The Making of Traktomizer
Learning the Habits of a Playlist Algorithm
Artists know when the final stages of creating a piece of music has arrived because that's the moment we think our work is good enough to compare with some other piece of music we admire and love and respect as perfection; the thought goes something like: ‘if only I can get my sound to sound like that!’.
Curiously the best technological capabilities we have today approach nowhere near the insight an artist may so effortlessly gain just by putting on a favourite benchmark record.
Working with tons of audio meta data from the Labrosa Million Song Dataset, Spotify, Last.fm and MusicBrainz and a dozen more, the question I sought to answer was – “If they can’t listen, how do the algorithms choose what to suggest?” A musician and programmer my whole life, I knew that cracking why they like what they like could become an enabler for me to tweak my music for their favor, even if by an edge. I was hooked!
Literally hundreds of tests of millions of data-points which were sorted, ranked, aligned by this genre and that country and so on over a period of some eight months; running hundreds of mini Python scripts; during which time the art of Benchmarking demonstrated increasing confidence and ability about determining whether a song has ‘the goods’.

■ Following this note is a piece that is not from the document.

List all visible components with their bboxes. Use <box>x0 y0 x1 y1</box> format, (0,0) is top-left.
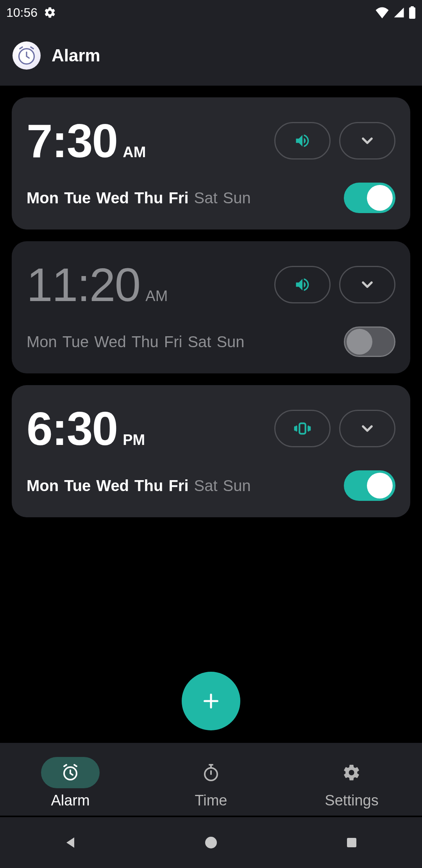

Quite simply if a song keeps getting recommended and/or returned with the majority of search results, one couldn’t argue the fact that the music recommendation-bot has taken a shining to it; confirmation that a powerful method of comparing music, even for robots, is a process of comparing one song to another, and to a minimum-in-to-out-range of acceptable values about some mean standards of deviation for the ranges of Audio Properties being measured; and taken as a collective analysis, descriptive enough even for a programmable bot the make crucial judgement calls. But this type of behaviour is no different from classical music training during which all the Greats must be studied and perfectly covered too.
Of course the way an algorithm listens is by formula and we can quite easily express it as: comparative analysis of a song against available metadata for a big enough group of songs already being suggested, naturally tally-up to means/averages and standard deviations describing the measure of the minimum and maximum ranges for which the song is liked by a group (who like x or y genre), give or take an acceptable margin for novelty, but not so much that it is no longer recognisable in a very similar group.

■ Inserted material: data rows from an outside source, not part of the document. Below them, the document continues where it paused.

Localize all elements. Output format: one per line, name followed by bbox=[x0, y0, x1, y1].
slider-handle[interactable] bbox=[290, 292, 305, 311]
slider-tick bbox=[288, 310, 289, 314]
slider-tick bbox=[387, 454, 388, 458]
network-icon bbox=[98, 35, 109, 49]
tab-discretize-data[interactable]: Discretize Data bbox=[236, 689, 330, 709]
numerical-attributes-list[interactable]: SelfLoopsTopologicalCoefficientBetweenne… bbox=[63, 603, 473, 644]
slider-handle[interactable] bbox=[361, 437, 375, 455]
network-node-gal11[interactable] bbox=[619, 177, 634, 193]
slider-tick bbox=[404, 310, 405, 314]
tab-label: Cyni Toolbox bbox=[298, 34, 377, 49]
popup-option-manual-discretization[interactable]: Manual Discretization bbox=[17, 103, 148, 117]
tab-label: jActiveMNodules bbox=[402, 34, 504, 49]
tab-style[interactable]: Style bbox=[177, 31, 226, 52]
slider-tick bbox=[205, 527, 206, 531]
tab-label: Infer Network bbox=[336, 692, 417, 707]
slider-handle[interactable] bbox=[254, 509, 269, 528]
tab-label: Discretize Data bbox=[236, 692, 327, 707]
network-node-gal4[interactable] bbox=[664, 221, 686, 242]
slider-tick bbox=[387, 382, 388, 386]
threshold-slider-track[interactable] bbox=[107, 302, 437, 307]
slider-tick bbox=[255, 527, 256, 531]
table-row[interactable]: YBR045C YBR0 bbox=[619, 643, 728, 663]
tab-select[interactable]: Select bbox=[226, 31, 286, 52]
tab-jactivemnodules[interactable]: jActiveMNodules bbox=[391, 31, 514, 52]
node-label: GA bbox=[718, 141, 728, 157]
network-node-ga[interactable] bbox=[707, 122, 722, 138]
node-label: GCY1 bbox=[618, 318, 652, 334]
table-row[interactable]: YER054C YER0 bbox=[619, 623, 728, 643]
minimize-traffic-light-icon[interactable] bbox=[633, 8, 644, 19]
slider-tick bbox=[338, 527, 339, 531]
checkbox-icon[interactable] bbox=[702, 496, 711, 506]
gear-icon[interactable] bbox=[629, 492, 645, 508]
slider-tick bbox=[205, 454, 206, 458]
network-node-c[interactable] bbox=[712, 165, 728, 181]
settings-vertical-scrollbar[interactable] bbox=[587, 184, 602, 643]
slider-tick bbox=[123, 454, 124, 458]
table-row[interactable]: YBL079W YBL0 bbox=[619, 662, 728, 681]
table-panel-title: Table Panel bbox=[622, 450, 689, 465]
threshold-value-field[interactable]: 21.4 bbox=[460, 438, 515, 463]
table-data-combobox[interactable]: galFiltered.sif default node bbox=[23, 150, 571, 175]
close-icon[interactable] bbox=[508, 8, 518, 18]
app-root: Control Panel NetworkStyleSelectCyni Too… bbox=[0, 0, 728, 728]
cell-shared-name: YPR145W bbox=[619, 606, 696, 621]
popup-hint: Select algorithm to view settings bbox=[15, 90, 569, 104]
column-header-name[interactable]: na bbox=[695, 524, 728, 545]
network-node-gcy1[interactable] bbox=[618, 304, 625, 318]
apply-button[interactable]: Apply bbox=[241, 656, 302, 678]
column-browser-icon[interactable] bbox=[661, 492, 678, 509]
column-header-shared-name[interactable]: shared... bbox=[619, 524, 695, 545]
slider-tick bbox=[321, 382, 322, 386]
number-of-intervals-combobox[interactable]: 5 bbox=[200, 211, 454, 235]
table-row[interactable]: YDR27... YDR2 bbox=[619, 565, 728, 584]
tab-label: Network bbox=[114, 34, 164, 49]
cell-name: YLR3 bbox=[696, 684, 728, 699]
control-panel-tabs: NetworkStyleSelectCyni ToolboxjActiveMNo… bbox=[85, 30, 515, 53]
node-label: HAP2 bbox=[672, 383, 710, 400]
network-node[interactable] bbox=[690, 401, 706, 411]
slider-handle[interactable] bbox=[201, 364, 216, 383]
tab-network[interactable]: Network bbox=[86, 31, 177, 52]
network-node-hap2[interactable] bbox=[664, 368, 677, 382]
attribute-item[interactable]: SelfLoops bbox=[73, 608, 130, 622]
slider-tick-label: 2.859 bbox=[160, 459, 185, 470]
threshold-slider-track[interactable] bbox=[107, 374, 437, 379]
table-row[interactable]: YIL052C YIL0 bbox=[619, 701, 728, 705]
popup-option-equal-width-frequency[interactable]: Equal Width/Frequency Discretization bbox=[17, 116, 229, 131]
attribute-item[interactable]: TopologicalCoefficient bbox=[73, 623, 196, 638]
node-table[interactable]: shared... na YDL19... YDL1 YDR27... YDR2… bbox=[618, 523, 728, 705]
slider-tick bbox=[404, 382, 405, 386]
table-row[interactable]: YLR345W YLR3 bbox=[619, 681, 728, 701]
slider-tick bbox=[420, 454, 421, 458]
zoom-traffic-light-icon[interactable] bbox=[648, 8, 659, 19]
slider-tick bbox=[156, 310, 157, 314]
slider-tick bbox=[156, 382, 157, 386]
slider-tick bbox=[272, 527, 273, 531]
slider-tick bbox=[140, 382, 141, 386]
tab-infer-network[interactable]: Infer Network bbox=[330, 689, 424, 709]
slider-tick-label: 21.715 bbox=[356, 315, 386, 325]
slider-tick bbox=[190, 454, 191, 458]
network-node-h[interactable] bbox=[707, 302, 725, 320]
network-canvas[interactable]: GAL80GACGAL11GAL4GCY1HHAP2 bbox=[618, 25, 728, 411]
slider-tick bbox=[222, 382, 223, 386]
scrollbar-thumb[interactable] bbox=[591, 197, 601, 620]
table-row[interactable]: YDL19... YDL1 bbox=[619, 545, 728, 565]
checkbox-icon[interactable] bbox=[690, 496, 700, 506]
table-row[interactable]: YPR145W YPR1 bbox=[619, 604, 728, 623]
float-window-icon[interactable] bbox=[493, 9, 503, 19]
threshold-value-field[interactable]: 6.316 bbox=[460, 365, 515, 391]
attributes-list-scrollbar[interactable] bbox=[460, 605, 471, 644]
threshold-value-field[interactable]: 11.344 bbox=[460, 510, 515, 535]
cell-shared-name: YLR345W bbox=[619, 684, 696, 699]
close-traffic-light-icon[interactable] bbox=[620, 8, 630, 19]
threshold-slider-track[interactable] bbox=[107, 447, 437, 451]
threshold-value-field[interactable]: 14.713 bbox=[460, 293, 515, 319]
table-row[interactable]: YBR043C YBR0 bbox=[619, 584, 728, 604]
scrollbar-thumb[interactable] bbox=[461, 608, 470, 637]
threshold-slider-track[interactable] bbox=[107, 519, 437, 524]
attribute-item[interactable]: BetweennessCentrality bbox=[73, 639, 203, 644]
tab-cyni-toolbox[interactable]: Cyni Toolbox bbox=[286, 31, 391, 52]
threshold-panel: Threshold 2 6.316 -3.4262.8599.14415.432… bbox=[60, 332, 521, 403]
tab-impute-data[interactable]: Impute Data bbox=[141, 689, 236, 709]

While data alone is never a guarantee say in stock-trading or for that matter betting on horses, it is more often useful than not (hence our unquenchable dependance upon it) and in the case of robots who are entirely dependent upon data for making their decisions, it is clear that understanding it might steer one to create a better version of a song – at least by contemporary standards.
Traktomizer is a prelude to the types of production tools we're going to be using more of alongside our Parametric EQ, Compressors and FX suites. Because of its ability to pinpoint robo-sonic production inadequacies and propose a ranked list of audio tweaks most likely to have a positive effect on a song forever, Traktomizer might well be the first communications bridge able to explain the habits of playlist automation robots to artists.

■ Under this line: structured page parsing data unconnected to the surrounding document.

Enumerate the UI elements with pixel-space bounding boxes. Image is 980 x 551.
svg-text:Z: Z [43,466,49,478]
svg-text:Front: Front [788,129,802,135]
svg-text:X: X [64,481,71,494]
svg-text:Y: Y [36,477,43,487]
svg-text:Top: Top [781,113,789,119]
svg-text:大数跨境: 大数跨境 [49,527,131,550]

Whether that's a good thing may already be conclusive; at least for Traktomizer's very first client who used the program to analyse their song during the final stages of production and noted, “We were the first record label to buy Traktomizer and we put it to use on a premaster-mix. Then within days of releasing, our song hit the 2016 Official European Independent Music Top 20, charting at #18. Now it feels like we can’t do without it. Well done!” Susanna Lepianka, Record Label Owner DyNaMiK Records Ireland.